Above all, families stressed that, whatever practical difficulties may come along with large families, the rewards are vastly greater.

“God doesn’t give any gift without the grace to pursue holiness through it,” Ashley Bateman said. “Children will force you to grow and form. If you were called to the vocation of marriage you were called to motherhood or fatherhood in a specific, beautiful way.”

“A large family is difficult, but you become more intimate as a couple when you become more faithful,” Jonas said. “Life is complicated, but you are able to shoulder more with the Church as your foundation.”

Michael Landrigan said the rewards of having a large family have been imparted to their own children in turn.

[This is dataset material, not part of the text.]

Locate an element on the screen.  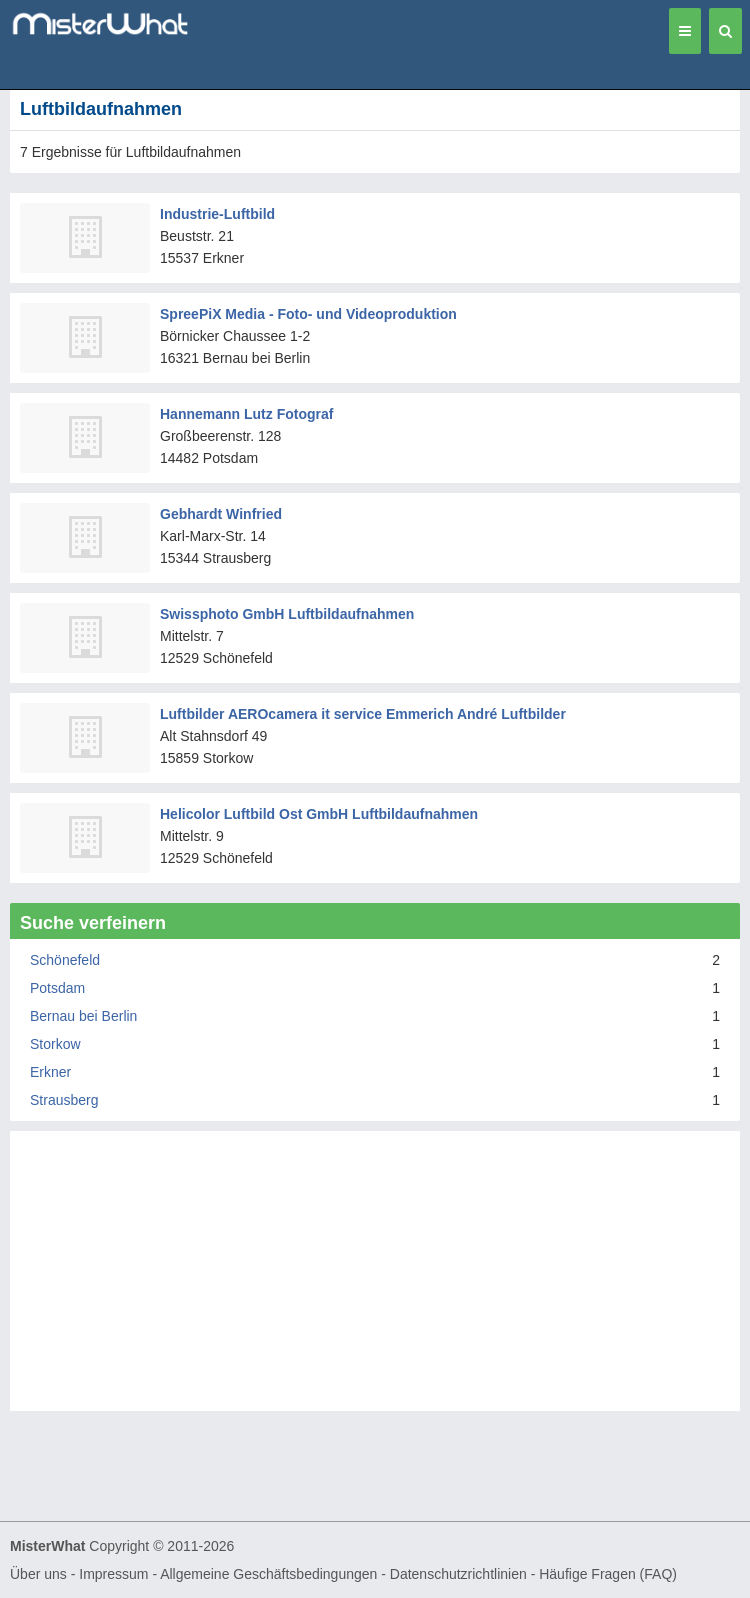 Gebhardt Winfried is located at coordinates (221, 514).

“We don’t tell our children to have large families, but they want the joy of a large family,” he said.

Guarendi is quick to stress the joys of large family life — as he is the father of 10. He said that over years of ministry, “I have never once talked to an elderly parent who said I have had too many children. But I have talked to hundreds who said I wish I had more children.”

“You cannot measure how much your child will climb into your heart,” he said. “Childless couples see children as an abstract. … They don’t understand the emotional connection. [I tell them] you will be shocked at what this child will come to mean to you.”

He said Church leaders should work to “knock down” the numerous popular arguments against having children, including that they’re too expensive, too time-consuming and impossible to control.

“The culture just assumes these are a given,” he said, “and the Church can attack them.”

Christine Williams, meanwhile, urged young Catholic husbands and wives to “be assured God wants what is good for you and your marriage.”

“Your fertility is a gift,” she said. “To cooperate with God in bringing life into the world is a great, unrepeatable miracle.”

She urged couples to “be open to one more child,” to “study the Church’s teachings,” and to “find a friend group that can be a source of support when days are hard.”

“Hard days will come and go,” she said. “Bring your basket. He will bless your efforts.”